» **What you will do**
Please reproduce the data exactly, though every picture must stay out.

» **Data for this task**
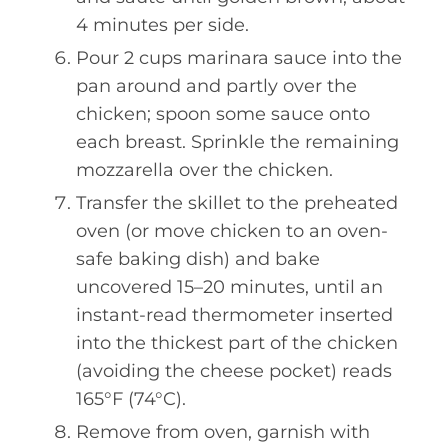
4 minutes per side.
Pour 2 cups marinara sauce into the
pan around and partly over the
chicken; spoon some sauce onto
each breast. Sprinkle the remaining
mozzarella over the chicken.
Transfer the skillet to the preheated
oven (or move chicken to an oven-
safe baking dish) and bake
uncovered 15–20 minutes, until an
instant-read thermometer inserted
into the thickest part of the chicken
(avoiding the cheese pocket) reads
165°F (74°C).
Remove from oven, garnish with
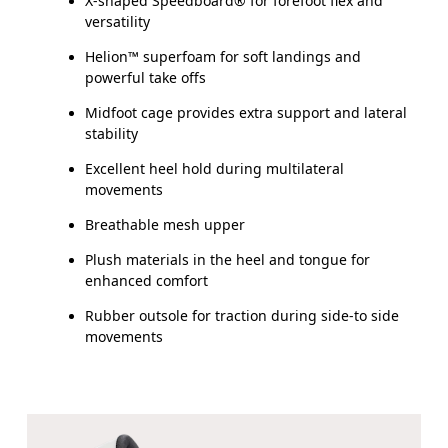
X-shaped Speedboard® for forefoot flex and
versatility
Helion™ superfoam for soft landings and
powerful take offs
Midfoot cage provides extra support and lateral
stability
Excellent heel hold during multilateral
movements
Breathable mesh upper
Plush materials in the heel and tongue for
enhanced comfort
Rubber outsole for traction during side-to side
movements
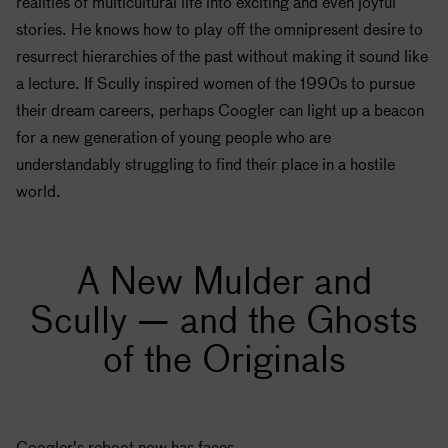
realities of multicultural life into exciting and even joyful
stories. He knows how to play off the omnipresent desire to
resurrect hierarchies of the past without making it sound like
a lecture. If Scully inspired women of the 1990s to pursue
their dream careers, perhaps Coogler can light up a beacon
for a new generation of young people who are
understandably struggling to find their place in a hostile
world.
A New Mulder and
Scully — and the Ghosts
of the Originals
Coogler's reboot now has faces.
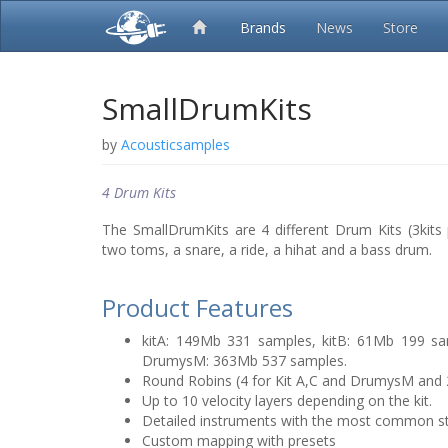
Brands
News
Store
SmallDrumKits
by
Acousticsamples
4 Drum Kits
The SmallDrumKits are 4 different Drum Kits (3kit
two toms, a snare, a ride, a hihat and a bass drum.
Product Features
kitA: 149Mb 331 samples, kitB: 61Mb 199 sa
DrumysM: 363Mb 537 samples.
Round Robins (4 for Kit A,C and DrumysM and 2 
Up to 10 velocity layers depending on the kit.
Detailed instruments with the most common s
Custom mapping with presets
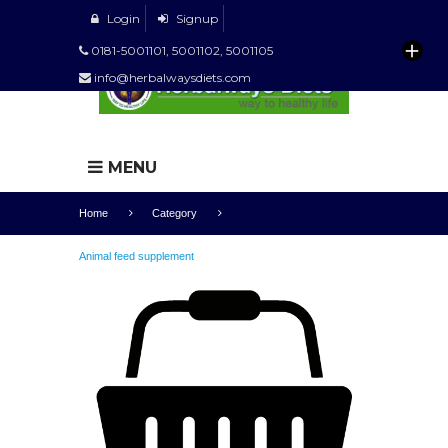
Login
Signup
0181-5001101, 5001102, 5001105
info@herbalwaysdiets.com
MENU
Home
Category
Animal feed supplement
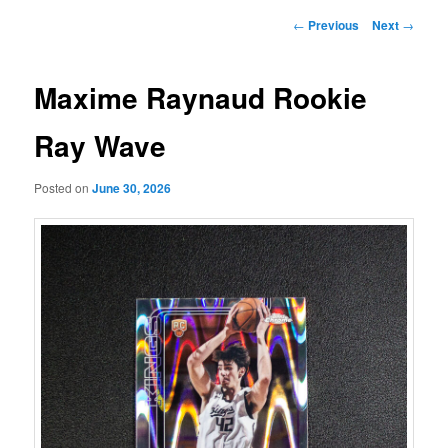
Post
←
Previous
Next
→
navigation
Maxime Raynaud Rookie
Ray Wave
Posted on
June 30, 2026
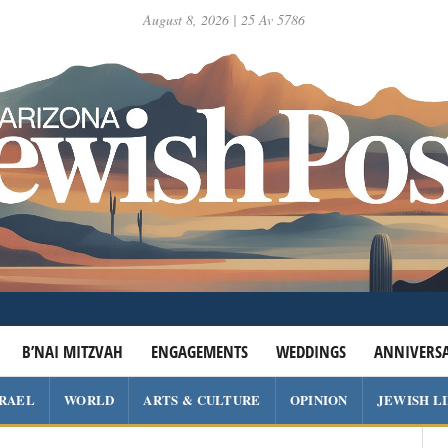
August 8, 2026 | 25 Av 5786
B’NAI MITZVAH
ENGAGEMENTS
WEDDINGS
ANNIVERSA
SRAEL
WORLD
ARTS & CULTURE
OPINION
JEWISH L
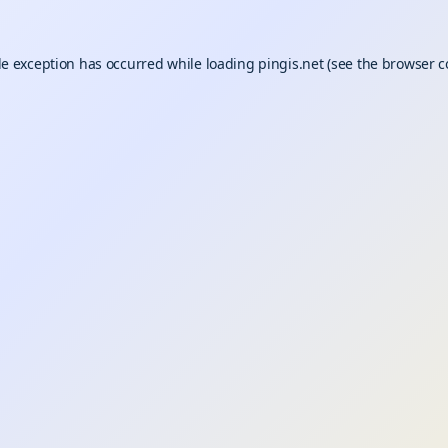
de exception has occurred while loading
pingis.net
(see the
browser c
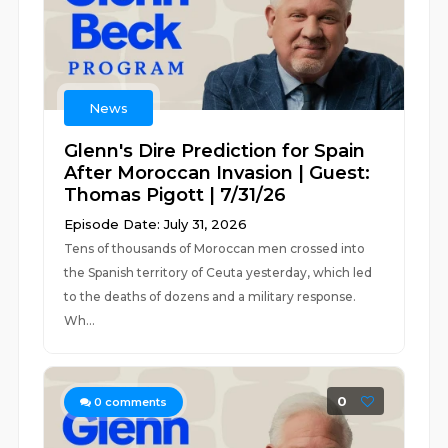
News
Glenn's Dire Prediction for Spain
After Moroccan Invasion | Guest:
Thomas Pigott | 7/31/26
Episode Date: July 31, 2026
Tens of thousands of Moroccan men crossed into
the Spanish territory of Ceuta yesterday, which led
to the deaths of dozens and a military response.
Wh...
0
0
comments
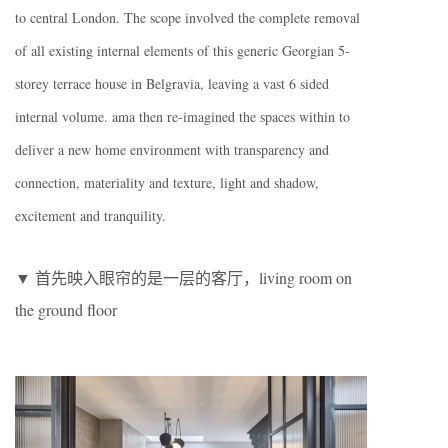
to central London. The scope involved the complete removal
of all existing internal elements of this generic Georgian 5-
storey terrace house in Belgravia, leaving a vast 6 sided
internal volume. ama then re-imagined the spaces within to
deliver a new home environment with transparency and
connection, materiality and texture, light and shadow,
excitement and tranquility.
▼ 首先映入眼帘的是一层的客厅，living room on
the ground floor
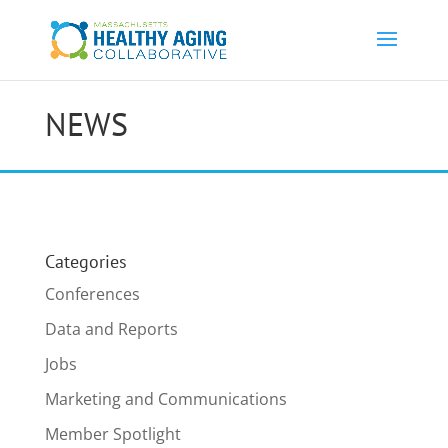
NEWS
Categories
Conferences
Data and Reports
Jobs
Marketing and Communications
Member Spotlight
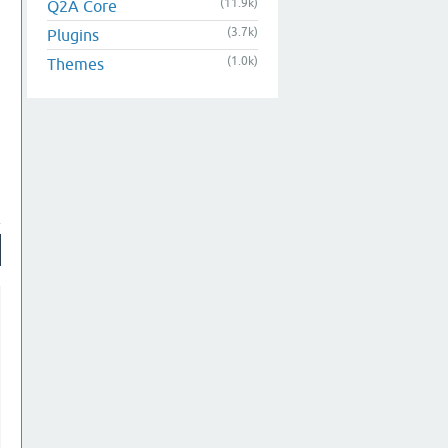
(11.9k)
Q2A Core
(3.7k)
Plugins
(1.0k)
Themes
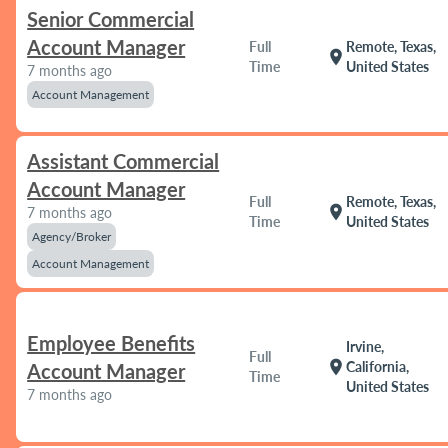
Senior Commercial
Account Manager
Full
Remote, Texas,
location_on
Time
United States
7 months ago
Account Management
Assistant Commercial
Account Manager
Full
Remote, Texas,
location_on
7 months ago
Time
United States
Agency/Broker
Account Management
Employee Benefits
Irvine,
Full
location_on
California,
Account Manager
Time
United States
7 months ago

» **Response to this exercise**
4 minutes per side.
Pour 2 cups marinara sauce into the
pan around and partly over the
chicken; spoon some sauce onto
each breast. Sprinkle the remaining
mozzarella over the chicken.
Transfer the skillet to the preheated
oven (or move chicken to an oven-
safe baking dish) and bake
uncovered 15–20 minutes, until an
instant-read thermometer inserted
into the thickest part of the chicken
(avoiding the cheese pocket) reads
165°F (74°C).
Remove from oven, garnish with
X-shaped Speedboard® for forefoot flex and
versatility
Helion™ superfoam for soft landings and
powerful take offs
Midfoot cage provides extra support and lateral
stability
Excellent heel hold during multilateral
movements
Breathable mesh upper
Plush materials in the heel and tongue for
enhanced comfort
Rubber outsole for traction during side-to side
movements
realities of multicultural life into exciting and even joyful
stories. He knows how to play off the omnipresent desire to
resurrect hierarchies of the past without making it sound like
a lecture. If Scully inspired women of the 1990s to pursue
their dream careers, perhaps Coogler can light up a beacon
for a new generation of young people who are
understandably struggling to find their place in a hostile
world.
A New Mulder and
Scully — and the Ghosts
of the Originals
Coogler's reboot now has faces.
Brands
News
Store
SmallDrumKits
by
Acousticsamples
4 Drum Kits
The SmallDrumKits are 4 different Drum Kits (3kit
two toms, a snare, a ride, a hihat and a bass drum.
Product Features
kitA: 149Mb 331 samples, kitB: 61Mb 199 sa
DrumysM: 363Mb 537 samples.
Round Robins (4 for Kit A,C and DrumysM and 2 
Up to 10 velocity layers depending on the kit.
Detailed instruments with the most common s
Custom mapping with presets
Login
Signup
0181-5001101, 5001102, 5001105
info@herbalwaysdiets.com
MENU
Home
Category
Animal feed supplement
Post
←
Previous
Next
→
navigation
Maxime Raynaud Rookie
Ray Wave
Posted on
June 30, 2026
August 8, 2026 | 25 Av 5786
B’NAI MITZVAH
ENGAGEMENTS
WEDDINGS
ANNIVERSA
SRAEL
WORLD
ARTS & CULTURE
OPINION
JEWISH L
de exception has occurred while loading
pingis.net
(see the
browser c
News
Glenn's Dire Prediction for Spain
After Moroccan Invasion | Guest:
Thomas Pigott | 7/31/26
Episode Date: July 31, 2026
Tens of thousands of Moroccan men crossed into
the Spanish territory of Ceuta yesterday, which led
to the deaths of dozens and a military response.
Wh...
0
0
comments
to central London. The scope involved the complete removal
of all existing internal elements of this generic Georgian 5-
storey terrace house in Belgravia, leaving a vast 6 sided
internal volume. ama then re-imagined the spaces within to
deliver a new home environment with transparency and
connection, materiality and texture, light and shadow,
excitement and tranquility.
▼ 首先映入眼帘的是一层的客厅，living room on
the ground floor
NEWS
Categories
Conferences
Data and Reports
Jobs
Marketing and Communications
Member Spotlight
(11.9k)
Q2A Core
(3.7k)
Plugins
(1.0k)
Themes
Senior Commercial
Account Manager
Full
Remote, Texas,
location_on
Time
United States
7 months ago
Account Management
Assistant Commercial
Account Manager
Full
Remote, Texas,
location_on
7 months ago
Time
United States
Agency/Broker
Account Management
Employee Benefits
Irvine,
Full
location_on
California,
Account Manager
Time
United States
7 months ago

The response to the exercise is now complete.